Cependant le cloud n’est pas sans risque. D’abord, « personne ne détient la solution parfaite », insiste Jérôme Brun, Global Domain Manager chez Atos Origin, « les technologies vont se déployer progressivement », rassure-t-il. Et si « Google et Amazon dominent en volume, ils viennent du grand public. Aujourd’hui on parle de services aux entreprises. Il faut un mélange de tout pour arriver à des solutions efficaces ».

Ensuite vient la mise en oeuvre. Il est bon de rappeler que le cloud est avant tout un service avec les contrats qui y sont liés et les problématiques techniques et juridiques collatérales ou qui en dépendent. Mais si les risques en matière de sécurité sont loin d’être négligeables (à commencer par les problématiques de tentatives de fraudes, de risque légaux, de disponibilité, de gouvernance ou de réversibilité), « ils sont plutôt moins présents que dans l’informatique de tous les jours », relativise Jérôme Brun.

Les problèmes de mise en place sont sans doute plus à regarder du côté humain, face aux nécessaires adaptations qu’une mise en place de cloud implique. A nouvelles technologies, nouvelles adaptation et son lot de formations, réorganisations, reconversion des salariés… Difficile d’apporter une réponse tranchée. Autant dire que les cas sont à traiter au « coup par coup », selon la situation propre de chaque entreprise candidate au cloud. Du reste, d’autres questions, comme celle de l’évolution de la fiscalité liée au cloud, reste aujourd’hui sans réponse.

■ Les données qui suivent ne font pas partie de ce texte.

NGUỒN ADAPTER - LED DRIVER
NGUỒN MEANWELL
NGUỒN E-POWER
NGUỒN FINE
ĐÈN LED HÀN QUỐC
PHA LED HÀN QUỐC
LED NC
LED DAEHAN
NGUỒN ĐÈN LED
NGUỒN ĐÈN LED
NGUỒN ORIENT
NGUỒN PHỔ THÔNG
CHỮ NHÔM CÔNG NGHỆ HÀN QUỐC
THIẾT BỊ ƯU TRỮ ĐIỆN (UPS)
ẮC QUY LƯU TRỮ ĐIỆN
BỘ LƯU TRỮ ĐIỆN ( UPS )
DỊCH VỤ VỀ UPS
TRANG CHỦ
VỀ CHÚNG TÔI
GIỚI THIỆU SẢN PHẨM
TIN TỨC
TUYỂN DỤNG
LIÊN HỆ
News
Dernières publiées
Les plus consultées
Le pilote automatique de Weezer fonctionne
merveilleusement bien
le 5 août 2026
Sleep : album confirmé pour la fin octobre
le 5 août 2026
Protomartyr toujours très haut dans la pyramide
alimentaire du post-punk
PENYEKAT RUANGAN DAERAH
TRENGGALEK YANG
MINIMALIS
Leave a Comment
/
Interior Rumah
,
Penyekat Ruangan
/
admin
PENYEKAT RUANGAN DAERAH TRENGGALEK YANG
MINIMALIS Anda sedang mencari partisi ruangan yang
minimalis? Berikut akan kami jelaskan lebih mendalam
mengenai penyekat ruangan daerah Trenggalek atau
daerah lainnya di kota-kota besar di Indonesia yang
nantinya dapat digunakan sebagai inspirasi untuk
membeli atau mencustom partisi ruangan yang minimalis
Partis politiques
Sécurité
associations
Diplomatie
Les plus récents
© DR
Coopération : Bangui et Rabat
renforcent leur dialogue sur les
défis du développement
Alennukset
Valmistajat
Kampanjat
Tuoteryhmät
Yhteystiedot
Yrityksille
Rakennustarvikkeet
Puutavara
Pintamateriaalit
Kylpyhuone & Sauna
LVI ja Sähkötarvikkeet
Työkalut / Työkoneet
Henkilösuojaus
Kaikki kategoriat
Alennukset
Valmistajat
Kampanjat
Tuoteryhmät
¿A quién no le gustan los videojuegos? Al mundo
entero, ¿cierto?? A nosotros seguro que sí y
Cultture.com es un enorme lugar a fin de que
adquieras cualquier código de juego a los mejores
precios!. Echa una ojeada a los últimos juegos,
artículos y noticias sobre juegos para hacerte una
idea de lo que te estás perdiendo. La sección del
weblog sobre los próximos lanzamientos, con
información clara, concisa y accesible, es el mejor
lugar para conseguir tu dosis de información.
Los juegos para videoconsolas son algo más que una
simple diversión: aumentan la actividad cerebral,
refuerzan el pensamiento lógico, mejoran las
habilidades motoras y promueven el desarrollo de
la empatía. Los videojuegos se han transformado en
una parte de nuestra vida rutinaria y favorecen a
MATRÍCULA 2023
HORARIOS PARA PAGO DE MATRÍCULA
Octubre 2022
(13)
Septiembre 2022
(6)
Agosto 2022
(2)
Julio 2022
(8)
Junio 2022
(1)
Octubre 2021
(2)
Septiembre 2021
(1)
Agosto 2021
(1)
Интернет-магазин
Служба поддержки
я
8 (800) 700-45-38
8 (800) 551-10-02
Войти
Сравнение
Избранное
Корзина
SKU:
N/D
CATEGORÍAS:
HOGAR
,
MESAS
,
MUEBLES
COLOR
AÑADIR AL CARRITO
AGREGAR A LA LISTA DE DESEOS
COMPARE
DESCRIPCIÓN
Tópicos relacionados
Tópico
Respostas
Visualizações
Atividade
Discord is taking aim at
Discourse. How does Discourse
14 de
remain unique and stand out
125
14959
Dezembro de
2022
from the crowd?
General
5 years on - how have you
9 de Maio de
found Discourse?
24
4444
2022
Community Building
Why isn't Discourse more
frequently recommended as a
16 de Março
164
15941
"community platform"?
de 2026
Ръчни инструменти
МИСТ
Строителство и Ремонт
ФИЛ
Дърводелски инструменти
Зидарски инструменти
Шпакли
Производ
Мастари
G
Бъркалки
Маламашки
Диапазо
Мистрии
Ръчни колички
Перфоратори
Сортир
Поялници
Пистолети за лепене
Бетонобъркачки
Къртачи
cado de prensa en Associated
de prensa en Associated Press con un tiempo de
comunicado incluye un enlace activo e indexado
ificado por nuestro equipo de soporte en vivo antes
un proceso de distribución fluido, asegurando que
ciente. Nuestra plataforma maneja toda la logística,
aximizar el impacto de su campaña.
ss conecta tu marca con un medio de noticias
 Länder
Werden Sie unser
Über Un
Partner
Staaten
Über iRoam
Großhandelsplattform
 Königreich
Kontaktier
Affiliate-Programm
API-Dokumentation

Jérôme Brun note que la France est particulièrement isolée du fait de son manque de data centers par rapport à ses voisins européens. Preuve en est que les Google et autres Microsoft installent leurs serveurs à nos frontières faute d’infrastructure suffisante, selon lui. « Il y a un problème » dont le gouvernement semble prendre conscience, notamment en provisionnant 1 milliard d’euros, selon l’intervenant, pour l’infrastructure du cloud en France dans le cadre du grand emprunt… ne serait-ce que pour permettre à l’Etat de s’équiper !

Si les technologies ne sont pas nouvelles, leur mise en oeuvre elle reste jeune. Les investissements que les entreprises y consacrent devraient passer de 5% de leur budget aujourd’hui à 10% d’ici deux à trois ans, selon Céline Ferreira. Une évolution qui s’accompagnera, « rapidement », d’un livre blanc « plus technique et détaillé » en prolongement de ce premier travail.

Une suite très attendue si l’on en juge par le niveau des participants dont la pertinence des questions (Quid des certifications? Quelle unité de mise en oeuvre de facturation ? Rôle de l’ingénieur d’affaires ? Quelle juridiction pour les données stockées à l’extérieur ? Problématique de la qualité des transports de données…) montrait une connaissance plutôt avancée du cloud. A suivre, donc.